Lumbar puncture (LP), and CSF and blood sampling and handling was performed according to a standardized protocol [30, 31]. All CSF and blood samples were stored at the IBB Biobank in polypropylene vials at −80 °C until analysis.

CSF biomarker levels were quantified using commercially available single-analyte enzyme-linked immunosorbent assay (ELISA) kits (one kit lot each), strictly following the manufacturer’s instructions (INNOTEST β-Amyloid(_1–42), INNOTEST hTau-Ag, and INNOTEST Phospho-Tau(_181P) from Fujirebio Europe, Belgium; Nf-light from UmanDiagnostics, IBL International GmbH, Germany; pNF-H V2 from EnCor Biotechnology Inc., USA; human progranulin from Adipogen Inc., Korea). The last kit was also used to quantify serum levels of progranulin. All samples were run in duplicate, blinded for diagnosis. Intra-assay coefficient of variation was below 10% for all analytes.

Statistical analysis

Statistical testing was performed using IBM SPSS Statistics 23, GraphPad Prism 6, and the R package ‘pROC’ in RStudio (version 1.0.136) [32]. As some variables were not normally distributed and numbers in FTLD subgroups were small, nonparametric analyses were used. Kruskal-Wallis analyses were performed to describe the dementia patient cohorts and compare biomarker levels between groups. Post-hoc analyses included Dunn’s correction for multiple comparisons. For pairwise comparisons between FTLD pathological and genetic subgroups, Mann-Whitney U tests were performed. Categorical variables were analyzed with a Chi-square test.

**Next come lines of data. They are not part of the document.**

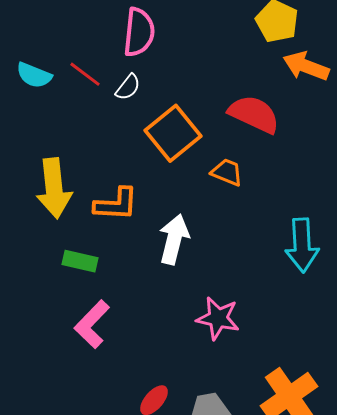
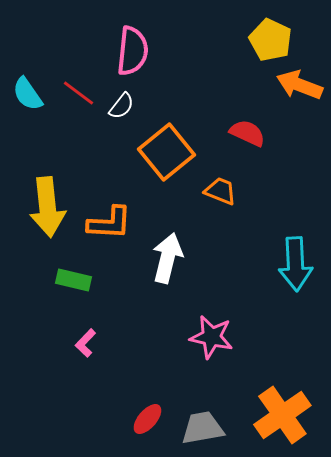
cyan semicircle: (34, 75) -> (27, 94), turned 33
red semicircle: (254, 114) -> (247, 133), size x0.7
pink L-shape: (92, 324) -> (85, 343), size x0.6

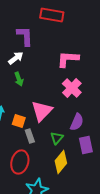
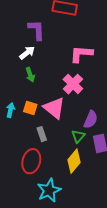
pink cross: (72, 88) -> (73, 84), moved
pink triangle: (42, 111) -> (54, 108), turned -35
orange square: (19, 121) -> (30, 108), moved
green triangle: (57, 138) -> (78, 136), moved

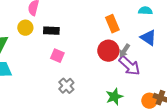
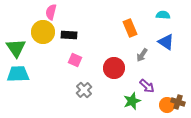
yellow circle: (25, 28) -> (43, 32), size x1.5
red circle: (108, 51) -> (114, 68), moved
purple arrow: (129, 66) -> (147, 86), moved, size x0.7

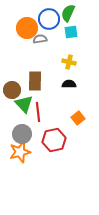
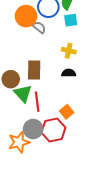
gray semicircle: (40, 39) -> (39, 27), turned 48
orange square: (78, 118) -> (67, 112), moved
gray circle: (22, 134) -> (33, 129), moved

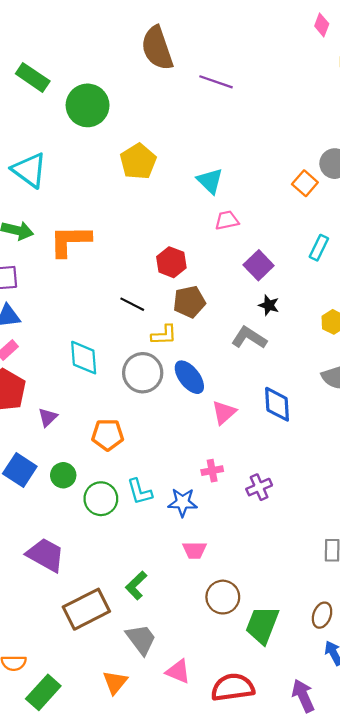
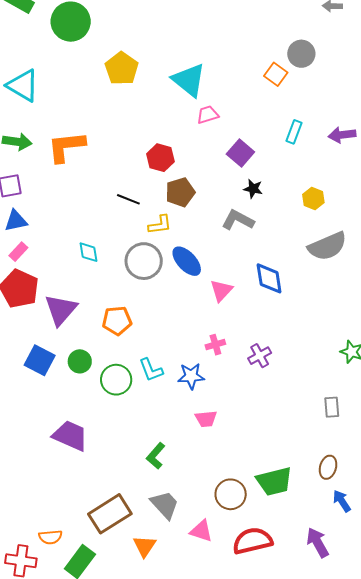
cyan triangle: (210, 181) -> (189, 80), size x1.4
cyan diamond: (84, 358) -> (88, 252), size x0.7
purple triangle: (48, 417) -> (61, 310), size x1.8
brown circle: (223, 597) -> (231, 494), moved
brown rectangle: (86, 609) -> (110, 514), moved
green trapezoid: (262, 625) -> (274, 481), turned -120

Spearman’s ρ was calculated to determine correlations. Logistic regression models were generated using a forward selection method of AD biomarkers alone, or of all available single CSF biomarkers. For these analyses, biomarker data were log₁₀-transformed to achieve normality. Receiver operating characteristic (ROC) curve analyses were used to obtain area under the curve (AUC) values with 95% confidence intervals (CIs) for differentiation between groups [32, 33]. AUC values were compared using DeLong tests. The maximal sum of sensitivity and specificity (maximized Youden’s index) was calculated to determine cut-off values for progranulin. For all analyses, p values below 0.05 were considered statistically significant.

Biomarker results

Demographic, clinical, and biomarker data for all groups are summarized in Table 1. Two FTLD patients were excluded from the statistical analysis as none of their AD biomarker values could be determined, probably related to preanalytical factors. Biomarker values outside of the assay limits of detection were set to the lowest/highest detection point ±20%, and this value was used in nonparametric statistical analysis (t-tau: 1 FTLD and 5 AD patients; p-tau₁₈₁: 3 FTLD patients; Nf-L: 3 FTLD patients, 2 controls, and 3 AD patients; pNf-H: 9 FTLD, 7 controls, and 8 AD patients). There was no difference in biomarker levels between males and females (p = 0.53). Age at LP correlated significantly with Nf-L levels in controls and AD patients, but not in the FTLD group (controls: ρ = 0.837, p < 0.001; AD: ρ = 0.415, p < 0.01; FTLD: ρ = 0.006, p = 0.97). MMSE score correlated with Aβ_1–42 (0.436, p < 0.01) and Nf-L (−0.457, p < 0.01) levels in AD patients. No notable correlations were found for the different clinical features and biomarker levels in the FTLD group or its subgroups.

Progranulin

The FTLD group had significantly lower progranulin levels compared with AD and controls (serum, p < 0.01; CSF, p < 0.05). This effect was mainly driven by the FTLD-GRN patients, who had the lowest serum and CSF progranulin levels of all groups (Fig. 1); significances disappeared when these patients were excluded. The separation of FTLD-GRN carriers and FTLD patients without GRN mutations was achieved at a cut-off level of 75.3 ng/mL in serum (91% sensitivity, 100% specificity) and at 2.52 ng/mL in CSF (81% sensitivity, 88% specificity).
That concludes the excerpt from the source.